The report said alternatives under discussion include allowing the BBC to use advertising, imposing a specific tax on streaming services, and asking those who listen to BBC radio to pay a fee.
Another option is to leave the license fee largely as it is, with a few tweaks, a continuation of uprating, and better enforcement, a person familiar with the internal deliberations told Bloomberg. If there were an obvious alternative model, the license fee would have been scrapped already, they added.
Sources told Bloomberg that government discussions are preliminary at the moment and nothing has been decided.

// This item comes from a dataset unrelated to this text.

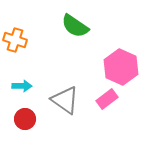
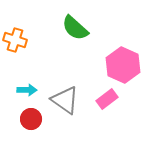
green semicircle: moved 2 px down; rotated 8 degrees clockwise
pink hexagon: moved 2 px right, 2 px up
cyan arrow: moved 5 px right, 4 px down
red circle: moved 6 px right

The UK government is in the early stages of examining how to fund Britain’s public broadcaster when its current 11-year charter ends after 2027.
A spokesperson for Prime Minister Keir Starmer’s office, the Treasury, and the Department for Culture, Media, and Sport said they wouldn’t comment on “speculation,” adding, “We will provide more details about charter review plans in due course.”
However, a report from Deadline on Tuesday suggested the British government has effectively ruled out the idea of imposing a levy on U.S. streamers amid a funding crisis for domestic scripted series.
Sir Chris Bryant, the creative industries minister, reportedly told lawmakers that “we haven’t got any plans” to follow other European countries in introducing a so-called streamer levy.